Dixon Manufacturing Company, which makes aluminum alloy wheels for automobiles, recently introduced a new luxury wheel that fits small sports cars. The company developed the following standards for its new product.
Amount of direct materials per wheel ......... 2 pounds
Price of direct materials per pound .......... $7.50
Quantity of labor per wheel ............ 2.5 hours
Price of direct labor per hour ........... $16.00/hour
Total budgeted fixed overhead .......... $168,000
In its first year of operation, Dixon planned to produce 3,000 sets of wheels (four wheels per set). Because of unexpected demand, it actually produced 3,600 sets of wheels. By year-end, direct materials purchased and used amounted to 30,000 pounds of aluminum at a cost of $234,000. Direct labor costs were actually $16.80 per hour. Actual hours worked were 2.2 hours per wheel. Overhead for the year actually amounted to $180,000. Overhead is applied to products using a predetermined overhead rate based on the total estimated number of wheels to be produced.
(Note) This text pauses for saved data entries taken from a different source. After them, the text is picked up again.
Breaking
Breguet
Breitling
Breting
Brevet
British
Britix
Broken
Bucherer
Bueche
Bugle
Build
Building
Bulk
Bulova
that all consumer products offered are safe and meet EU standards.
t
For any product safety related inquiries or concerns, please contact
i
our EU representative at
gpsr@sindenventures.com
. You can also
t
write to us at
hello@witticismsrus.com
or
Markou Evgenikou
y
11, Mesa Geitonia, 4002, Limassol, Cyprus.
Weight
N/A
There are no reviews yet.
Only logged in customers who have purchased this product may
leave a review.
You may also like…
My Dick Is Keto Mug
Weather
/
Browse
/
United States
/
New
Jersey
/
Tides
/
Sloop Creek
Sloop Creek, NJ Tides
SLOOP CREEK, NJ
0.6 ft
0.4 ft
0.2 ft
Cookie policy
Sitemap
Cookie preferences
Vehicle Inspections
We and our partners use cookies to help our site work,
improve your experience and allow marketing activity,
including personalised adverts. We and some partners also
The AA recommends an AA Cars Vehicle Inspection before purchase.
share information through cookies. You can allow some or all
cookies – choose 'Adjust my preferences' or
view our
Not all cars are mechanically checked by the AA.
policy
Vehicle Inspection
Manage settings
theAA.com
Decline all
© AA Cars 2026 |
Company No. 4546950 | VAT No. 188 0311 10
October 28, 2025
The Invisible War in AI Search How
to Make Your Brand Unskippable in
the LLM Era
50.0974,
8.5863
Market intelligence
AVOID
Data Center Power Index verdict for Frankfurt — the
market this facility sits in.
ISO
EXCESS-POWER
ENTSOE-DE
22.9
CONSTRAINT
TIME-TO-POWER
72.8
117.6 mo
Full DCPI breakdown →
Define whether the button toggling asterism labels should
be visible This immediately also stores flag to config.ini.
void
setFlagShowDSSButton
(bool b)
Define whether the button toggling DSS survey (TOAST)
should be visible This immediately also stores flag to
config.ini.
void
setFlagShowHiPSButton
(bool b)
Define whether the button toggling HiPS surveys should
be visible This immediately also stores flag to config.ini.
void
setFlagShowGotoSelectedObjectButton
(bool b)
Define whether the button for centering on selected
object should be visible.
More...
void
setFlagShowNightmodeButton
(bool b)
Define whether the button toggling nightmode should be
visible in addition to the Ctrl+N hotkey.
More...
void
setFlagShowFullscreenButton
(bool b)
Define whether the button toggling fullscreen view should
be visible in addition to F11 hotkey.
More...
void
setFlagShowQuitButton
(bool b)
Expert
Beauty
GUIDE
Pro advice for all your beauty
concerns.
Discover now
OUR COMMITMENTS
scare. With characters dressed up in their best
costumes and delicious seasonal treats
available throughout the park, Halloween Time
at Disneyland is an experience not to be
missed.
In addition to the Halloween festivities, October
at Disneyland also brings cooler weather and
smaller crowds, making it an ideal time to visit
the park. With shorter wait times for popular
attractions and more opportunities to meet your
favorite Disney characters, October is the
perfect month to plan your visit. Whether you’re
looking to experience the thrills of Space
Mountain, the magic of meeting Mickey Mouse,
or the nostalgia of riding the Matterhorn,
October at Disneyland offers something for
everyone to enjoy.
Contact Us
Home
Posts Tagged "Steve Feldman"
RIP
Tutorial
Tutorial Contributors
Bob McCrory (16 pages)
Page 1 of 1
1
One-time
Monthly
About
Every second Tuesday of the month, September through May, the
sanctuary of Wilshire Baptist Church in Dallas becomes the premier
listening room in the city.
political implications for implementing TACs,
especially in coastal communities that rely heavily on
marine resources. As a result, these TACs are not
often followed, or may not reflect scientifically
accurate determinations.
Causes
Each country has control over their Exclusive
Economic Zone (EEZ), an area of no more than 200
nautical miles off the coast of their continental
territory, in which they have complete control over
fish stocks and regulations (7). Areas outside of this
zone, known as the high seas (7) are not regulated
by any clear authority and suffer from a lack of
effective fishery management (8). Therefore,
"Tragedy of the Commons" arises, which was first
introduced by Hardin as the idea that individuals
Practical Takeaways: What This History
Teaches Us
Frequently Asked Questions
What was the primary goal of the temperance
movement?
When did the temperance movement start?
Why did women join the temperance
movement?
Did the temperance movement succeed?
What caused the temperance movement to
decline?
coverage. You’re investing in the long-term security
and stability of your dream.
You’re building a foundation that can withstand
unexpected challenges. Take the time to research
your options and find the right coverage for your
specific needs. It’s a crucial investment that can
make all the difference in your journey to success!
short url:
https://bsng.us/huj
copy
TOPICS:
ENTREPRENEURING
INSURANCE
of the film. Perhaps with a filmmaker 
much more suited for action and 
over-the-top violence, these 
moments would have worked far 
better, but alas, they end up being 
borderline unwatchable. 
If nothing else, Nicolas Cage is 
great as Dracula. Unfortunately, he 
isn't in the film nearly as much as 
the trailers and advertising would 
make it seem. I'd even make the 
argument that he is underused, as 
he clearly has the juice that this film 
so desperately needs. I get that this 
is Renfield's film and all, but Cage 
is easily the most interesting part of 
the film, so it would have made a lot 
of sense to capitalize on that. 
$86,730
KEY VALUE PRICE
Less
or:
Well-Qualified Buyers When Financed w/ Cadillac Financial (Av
Round all computations to two decimal places.
a. Compute the standard cost per wheel for direct materials, direct labor, and overhead.
b. Determine the total standard cost per wheel.
c. Compute the actual cost per wheel for direct materials, direct labor, and overhead.
d. Compute the actual cost per wheel.
e. Compute the price and usage variances for direct materials and direct labor. Identify any variances that Dixon should investigate. Based on your results, offer a possible explanation for the labor usage variance.
f. Compute the fixed manufacturing overhead cost spending and volume variances. Explain your findings.